Andrea found herself smiling. "Well, we argued at first, but eventually we came to an understanding. I was waiting for her to speak her mind, and she didn't want to look like a fool if I wasn't interested. I'm going back to - " She coughed, her mouth going dry all of a sudden. "Tonight."

"How nice," Ivy said casually, but Andrea noticed the underlying note of bitterness. Of course, Ivy could look out for her sister, but she couldn't help envy Miranda for getting what Ivy herself couldn't.

She felt a sudden wave of sympathy for the Priestly sisters. But for the actions of a monstrous man thirty years ago, Pamela would have been a normal person, albeit one very much like Miranda. Strong-willed and stubborn, they would have clashed constantly, but at the same time they would never stop loving each other, and they would be an unbeatable team whenever one or the other was threatened.

Instead, Pamela couldn't even let Miranda know that she was turning herself in to the police to avoid causing her pain.

"I wish there was something I could do for you," Andrea said wistfully.

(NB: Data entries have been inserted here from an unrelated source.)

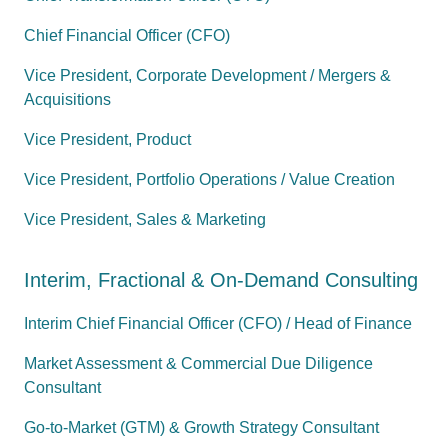
Chief Financial Officer (CFO)
Vice President, Corporate Development / Mergers &
Acquisitions
Vice President, Product
Vice President, Portfolio Operations / Value Creation
Vice President, Sales & Marketing
Interim, Fractional & On-Demand Consulting
Interim Chief Financial Officer (CFO) / Head of Finance
Market Assessment & Commercial Due Diligence
Consultant
Go-to-Market (GTM) & Growth Strategy Consultant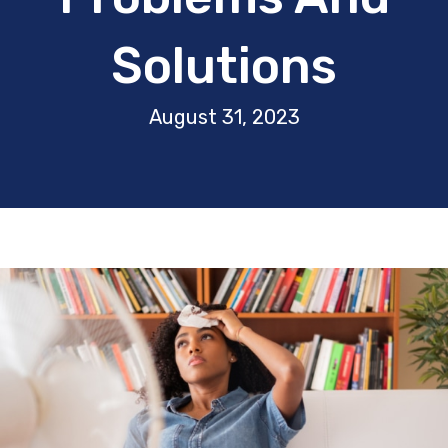
Solutions
August 31, 2023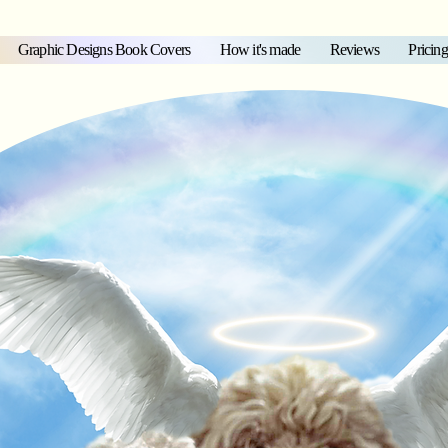
Graphic Designs Book Covers
How it's made
Reviews
Pricing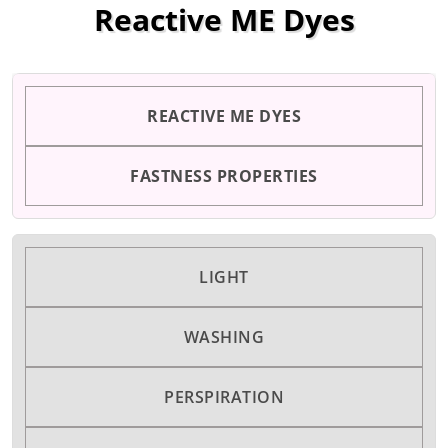
Reactive ME Dyes
REACTIVE ME DYES
FASTNESS PROPERTIES
LIGHT
WASHING
PERSPIRATION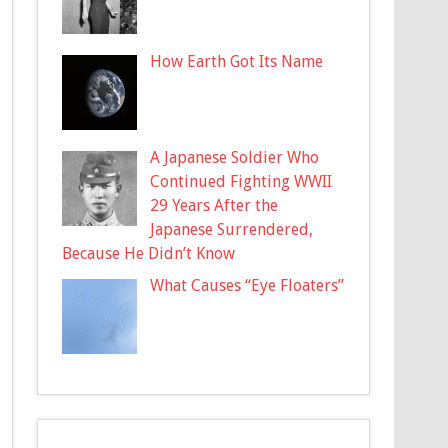
How Earth Got Its Name
A Japanese Soldier Who
Continued Fighting WWII
29 Years After the
Japanese Surrendered,
Because He Didn’t Know
What Causes “Eye Floaters”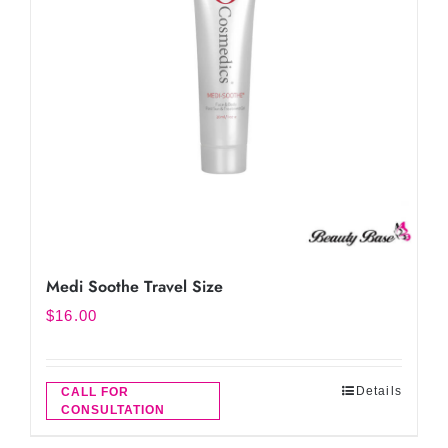
Medi Soothe Travel Size
$
16.00
Details
CALL FOR
CONSULTATION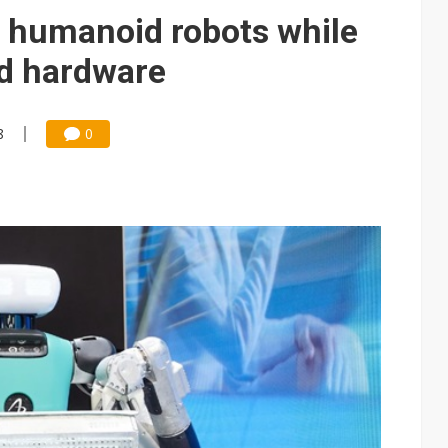
e AI server order as it adds Lenovo and HPE
in humanoid robots while
 price wars to value wars
nd hardware
ules could disrupt AI supply chain
8
0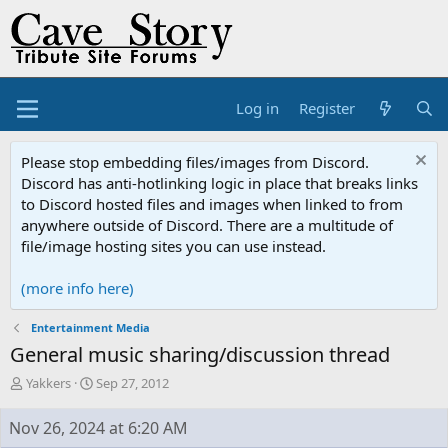
Log in
Register
Please stop embedding files/images from Discord.
Discord has anti-hotlinking logic in place that breaks links
to Discord hosted files and images when linked to from
anywhere outside of Discord. There are a multitude of
file/image hosting sites you can use instead.
(more info here)
Entertainment Media
General music sharing/discussion thread
T
S
Yakkers
Sep 27, 2012
h
t
r
a
Nov 26, 2024 at 6:20 AM
e
r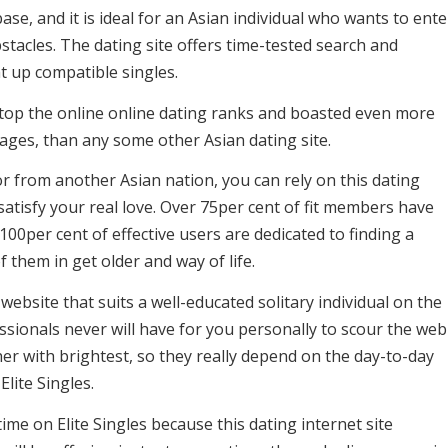
e, and it is ideal for an Asian individual who wants to ente
bstacles. The dating site offers time-tested search and
t up compatible singles.
 top the online online dating ranks and boasted even more
ages, than any some other Asian dating site.
r from another Asian nation, you can rely on this dating
 satisfy your real love. Over 75per cent of fit members have
100per cent of effective users are dedicated to finding a
 them in get older and way of life.
 website that suits a well-educated solitary individual on the
essionals never will have for you personally to scour the web
r with brightest, so they really depend on the day-to-day
ite Singles.
ime on Elite Singles because this dating internet site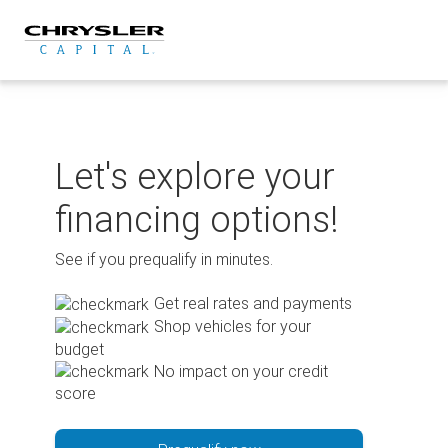
Skip
to
content
Let's explore your
financing options!
See if you prequalify in minutes.
Get real rates and payments
Shop vehicles for your
budget
No impact on your credit
score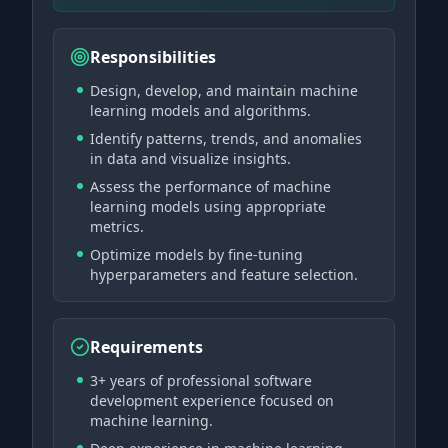
Responsibilities
Design, develop, and maintain machine
learning models and algorithms.
Identify patterns, trends, and anomalies
in data and visualize insights.
Assess the performance of machine
learning models using appropriate
metrics.
Optimize models by fine-tuning
hyperparameters and feature selection.
Requirements
3+ years of professional software
development experience focused on
machine learning.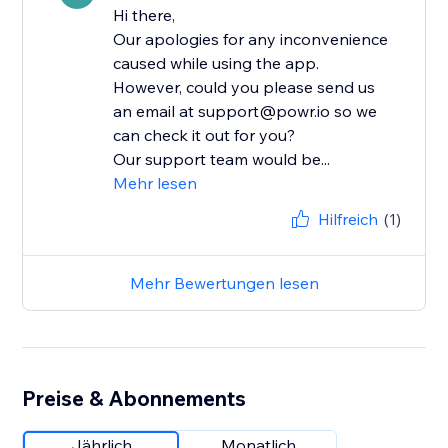
Hi there,
Our apologies for any inconvenience
caused while using the app.
However, could you please send us
an email at support@powr.io so we
can check it out for you?
Our support team would be...
Mehr lesen
Hilfreich
(1)
Mehr Bewertungen lesen
Preise & Abonnements
Jährlich
Monatlich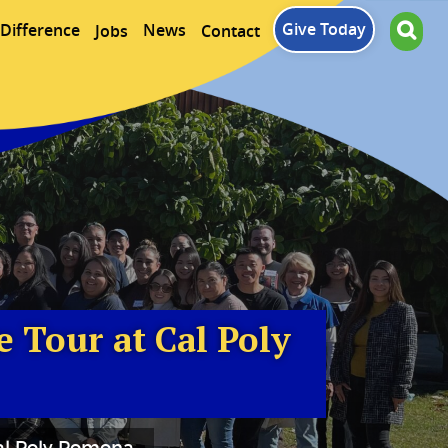
Give Today
Difference
News
Jobs
Contact
 Tour at Cal Poly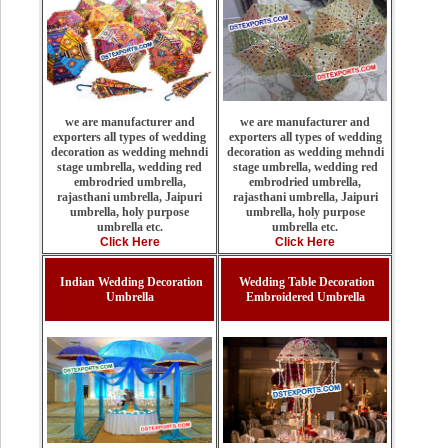
we are manufacturer and
we are manufacturer and
exporters all types of wedding
exporters all types of wedding
decoration as wedding mehndi
decoration as wedding mehndi
stage umbrella, wedding red
stage umbrella, wedding red
embrodried umbrella,
embrodried umbrella,
rajasthani umbrella, Jaipuri
rajasthani umbrella, Jaipuri
umbrella, holy purpose
umbrella, holy purpose
umbrella etc.
umbrella etc.
Click Here
Click Here
Indian Wedding Decoration
Wedding Table Decoration
Umbrella
Embroidered Umbrella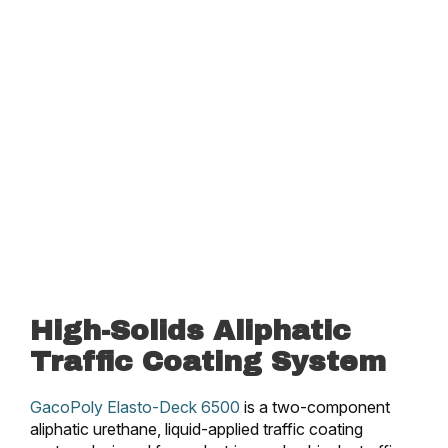
High-Solids Aliphatic
Traffic Coating System
GacoPoly Elasto-Deck 6500
is a two-component
aliphatic urethane, liquid-applied traffic coating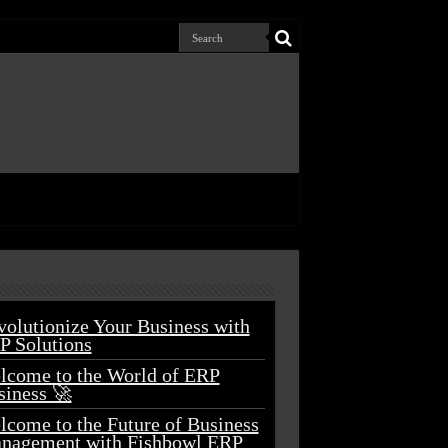
volutionize Your Business with
P Solutions
lcome to the World of ERP
siness 🚀
lcome to the Future of Business
nagement with Fishbowl ERP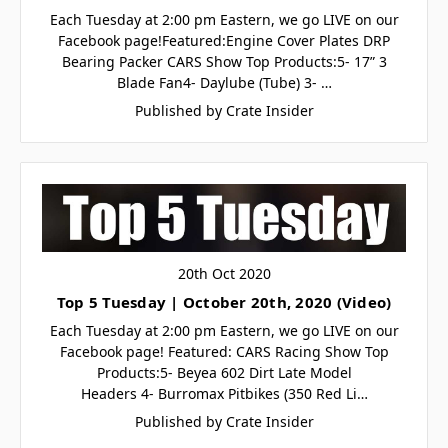
Each Tuesday at 2:00 pm Eastern, we go LIVE on our
Facebook page!Featured:Engine Cover Plates DRP
Bearing Packer CARS Show Top Products:5- 17” 3
Blade Fan4- Daylube (Tube) 3- …
Published by Crate Insider
20th Oct 2020
Top 5 Tuesday | October 20th, 2020 (Video)
Each Tuesday at 2:00 pm Eastern, we go LIVE on our
Facebook page! Featured: CARS Racing Show Top
Products:5- Beyea 602 Dirt Late Model
Headers 4- Burromax Pitbikes (350 Red Li…
Published by Crate Insider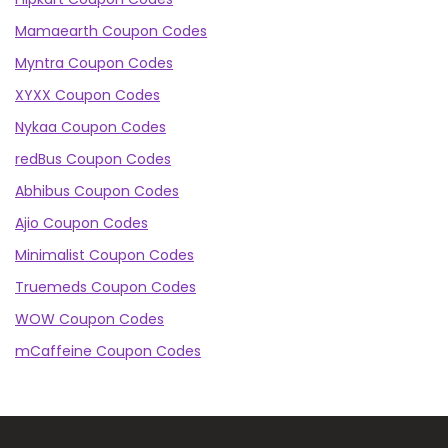
Mamaearth Coupon Codes
Myntra Coupon Codes
XYXX Coupon Codes
Nykaa Coupon Codes
redBus Coupon Codes
Abhibus Coupon Codes
Ajio Coupon Codes
Minimalist Coupon Codes
Truemeds Coupon Codes
WOW Coupon Codes
mCaffeine Coupon Codes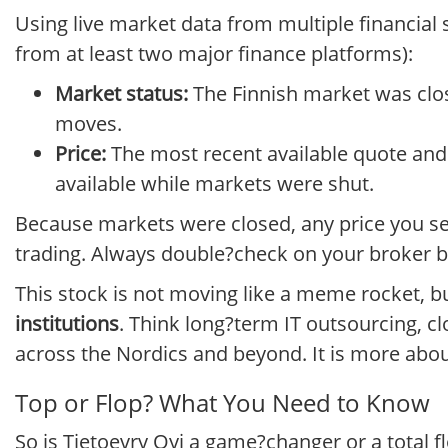
Using live market data from multiple financial 
from at least two major finance platforms):
Market status:
The Finnish market was clos
moves.
Price:
The most recent available quote and 
available while markets were shut.
Because markets were closed, any price you se
trading. Always double?check on your broker b
This stock is not moving like a meme rocket, b
institutions
. Think long?term IT outsourcing, c
across the Nordics and beyond. It is more abou
Top or Flop? What You Need to Know
So is Tietoevry Oyj a game?changer or a total f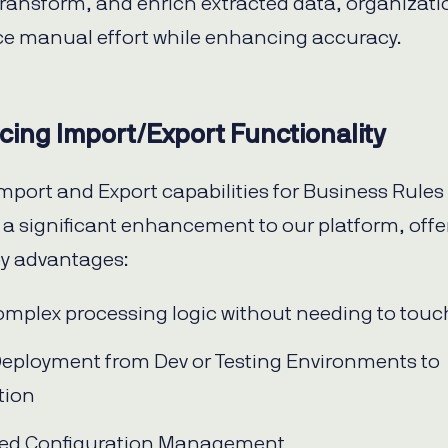
 transform, and enrich extracted data, organizat
e manual effort while enhancing accuracy.
cing Import/Export Functionality
mport and Export capabilities for Business Rules
 a significant enhancement to our platform, offe
ey advantages:
omplex processing logic without needing to tou
eployment from Dev or Testing Environments to
tion
fied Configuration Management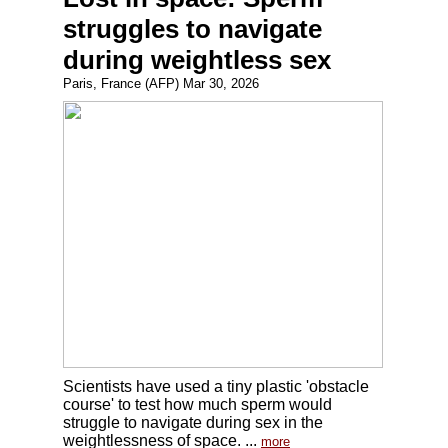
struggles to navigate
during weightless sex
Paris, France (AFP) Mar 30, 2026
Scientists have used a tiny plastic 'obstacle
course' to test how much sperm would
struggle to navigate during sex in the
weightlessness of space. ...
more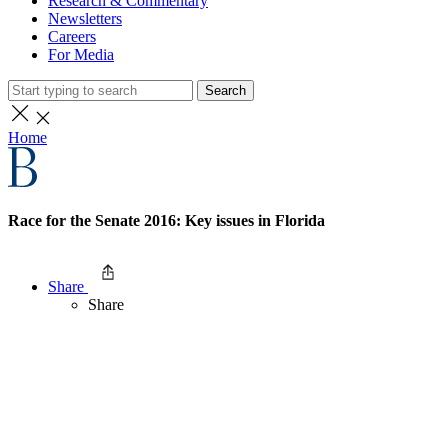
Research & Commentary
Newsletters
Careers
For Media
Search
Home
Race for the Senate 2016: Key issues in Florida
Share
Share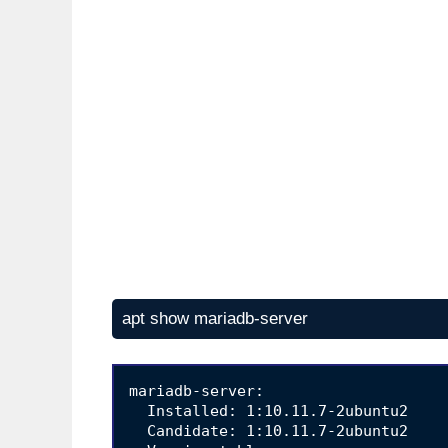
apt show mariadb-server
mariadb-server:

  Installed: 1:10.11.7-2ubuntu2

  Candidate: 1:10.11.7-2ubuntu2
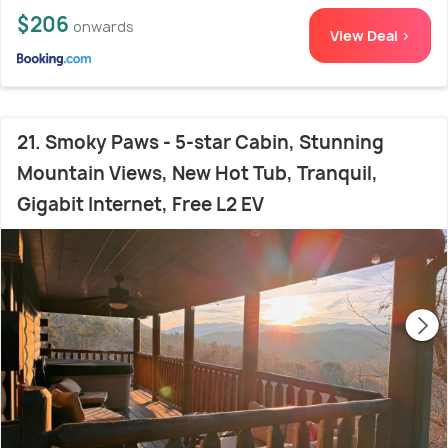
$206
onwards
View Deal >
21. Smoky Paws - 5-star Cabin, Stunning
Mountain Views, New Hot Tub, Tranquil,
Gigabit Internet, Free L2 EV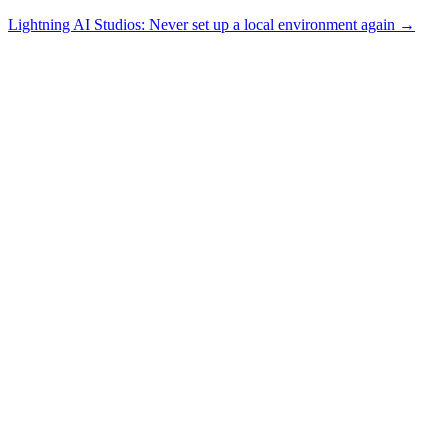
Lightning AI Studios: Never set up a local environment again →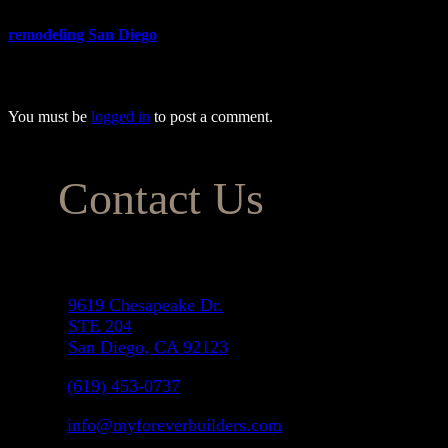
When you’re ready to add an ADU to your home, make sure to hire the 
remodeling San Diego
homeowners can trust to provide the most affo
meeting all your expectations while keeping your costs within budget.
You must be
logged in
to post a comment.
Contact Us
Address
9619 Chesapeake Dr.
STE 204
San Diego, CA 92123
(619) 453-0737
info@myforeverbuilders.com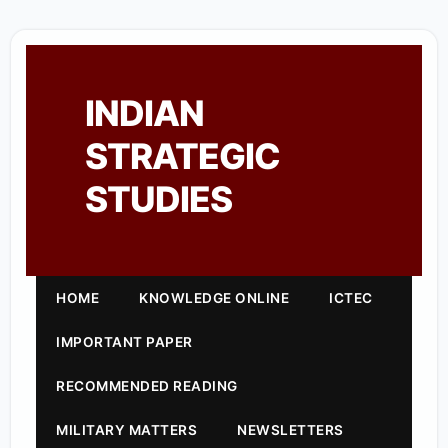
INDIAN
STRATEGIC
STUDIES
HOME
KNOWLEDGE ONLINE
ICTEC
IMPORTANT PAPER
RECOMMENDED READING
MILITARY MATTERS
NEWSLETTERS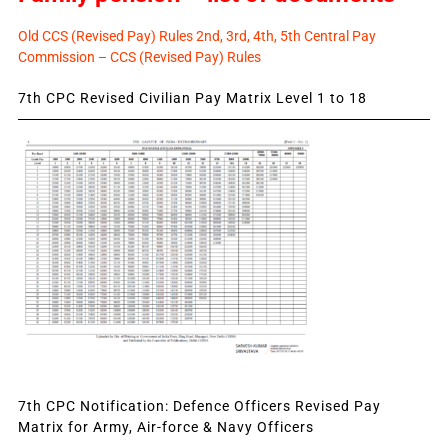
Old CCS (Revised Pay) Rules 2nd, 3rd, 4th, 5th Central Pay
Commission – CCS (Revised Pay) Rules
7th CPC Revised Civilian Pay Matrix Level 1 to 18
7th CPC Notification: Defence Officers Revised Pay
Matrix for Army, Air-force & Navy Officers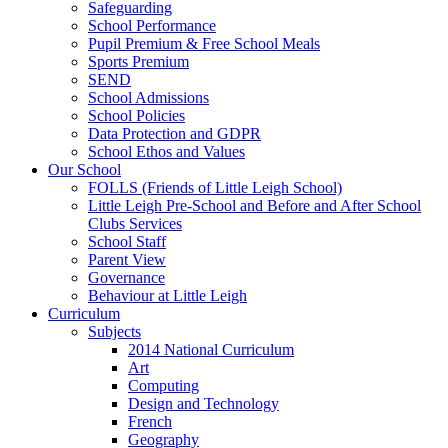
Safeguarding
School Performance
Pupil Premium & Free School Meals
Sports Premium
SEND
School Admissions
School Policies
Data Protection and GDPR
School Ethos and Values
Our School
FOLLS (Friends of Little Leigh School)
Little Leigh Pre-School and Before and After School
Clubs Services
School Staff
Parent View
Governance
Behaviour at Little Leigh
Curriculum
Subjects
2014 National Curriculum
Art
Computing
Design and Technology
French
Geography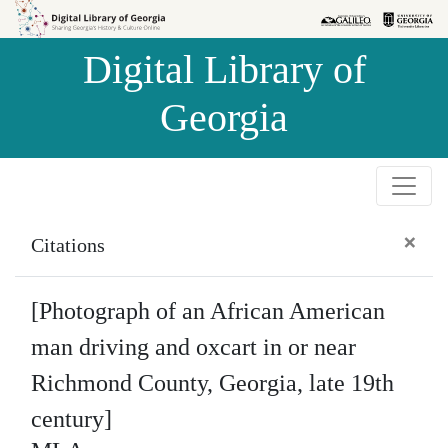
Skip to
Skip to
search
main
Digital Library of
content
Georgia
×
Citations
[Photograph of an African American
man driving and oxcart in or near
Richmond County, Georgia, late 19th
century]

"Some good press would be nice. You wouldn't believe how many bad photos of me I've seen in the Post." Ivy then chuckled. "When I think of something you can do for me, I'll let you know. Hopefully you won't regret it."

The line went dead.

Hopefully you won't regret it.

Crap.

The End.

Author's Note – I loved this story, which I wrote about five years ago, but there was just one thing I wasn't happy with. I didn't feel like, as hard as I tried, I adequately explained or justified either Miranda or Andy's feelings for each other. I'm not sure I even defined them very well. Since this was a core element of the story, I ended up not posting it. Plus by that time I was already writing the sequel "Green With Envy", which I never finished. The fact that I didn't finish it wasn't much of a motivator to post the first one either. But the original story idea came to me while I was sweltering in a nursery field on a weekday afternoon once. Actually the idea was that Miranda and Andy would become hostages during a crime committed by Ivy, and sparks would fly. The sisters idea hit me when I was a little too dehydrated and didn't let go.